Companies must always be aware of the risks involved in using data, Wu says. The consequences of a prescription matter a great deal. He points to weather forecasts as an example. Though weather predictions are fairly accurate, there's always the chance they'll be wrong. Knowing the chance for rain is 85 percent tomorrow justifies bringing an umbrella to work. But the stakes aren't high. If you bring an umbrella and it doesn't rain, you haven't sustained much of a loss—as you could with other kinds of faulty predictions. At the other end of the spectrum, our ability to predict earthquakes is weak, Wu points out, as we're able to predict them only about three seconds ahead of when they'll occur. Though, technically, that insight is predictive, as it sees into the future and determines the likelihood of an event taking place, it's not actionable. Three seconds isn’t enough warning.

Companies shouldn't use prescriptive analytics when there is significant room for error. It takes good judgment, of course, to determine when the payoffs outweigh the potential risks. Unfortunately, as in the earthquake example, it's not always possible to get a prescriptive read on a situation. There are certain limitations. For one thing, collecting hard data from the future is impossible. Wu states it rather bluntly: "The future is inaccessible." The closer something exists in time, the more likely it is that you can get a good prediction. The further ahead you have to look, the more open it is to errors.

PEOPLE AND PROCESSES

Big Data adoption often becomes a change management issue, says Tanner, who notes that companies often steer clear of it. "Anytime a company wants to implement something that's more data-driven, there's a lot of resistance to it," Tanner says.

Like most initiatives that propose technology as a central asset, Big Data adoption can create conflicts among the various departments of an organization. "It's an interesting paradox," Tanner says. "People struggle to accept data, but people also aren’t willing to give it up." They feel they "own this relationship with the customer, and if [they] give it to you, you're going to screw it up."

To avoid such clashes, Mantha says, companies should make it clear from the outset which department owns the data. "Is it IT? Is it the individual practice owner? Is it the sales operations team?" he asks. Mantha suggests then putting the owner in charge of the data, having this person or department outline the business rules and how they should be applied to customers.

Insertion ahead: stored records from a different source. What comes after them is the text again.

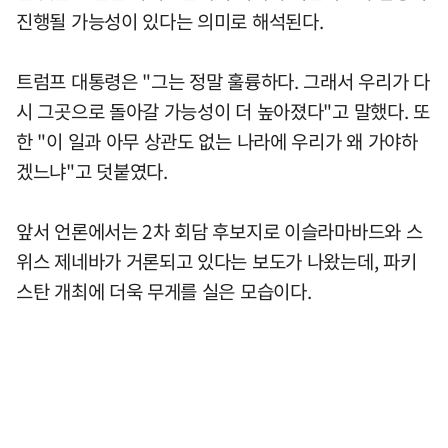
진행될 가능성이 있다는 의미로 해석된다.
트럼프 대통령은 "그는 정말 훌륭하다. 그래서 우리가 다
시 그곳으로 돌아갈 가능성이 더 높아졌다"고 말했다. 또
한 "이 일과 아무 상관도 없는 나라에 우리가 왜 가야하
겠느냐"고 덧붙였다.
앞서 언론에서는 2차 회담 후보지로 이슬라마바드와 스
위스 제네바가 거론되고 있다는 보도가 나왔는데, 파키
스탄 개최에 더욱 무게를 실은 모습이다.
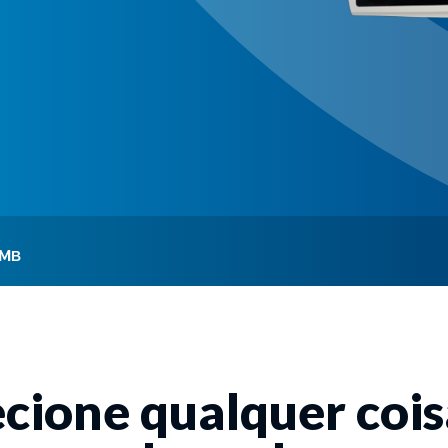
MΒ
ecione qualquer cois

Tanner offers two key tips to company leaders, as they are the ones who must convince employees to get on board with data adoption and usage. The first: Give credit where credit is due. "Don't dehumanize the job," Tanner says. "Don’t attribute the success to the data, but to the person who does something with the data."

The second piece of advice: Remember that change can't just come from the top down. Big Data adoption requires more than executive support; it needs buy-in from everyone. He recalls the example of a holding company that simply did an informal presentation in which it convinced the various departments that shared data, if used across all departments, can lead to mutual growth. "It takes a grassroots movement," Tanner says.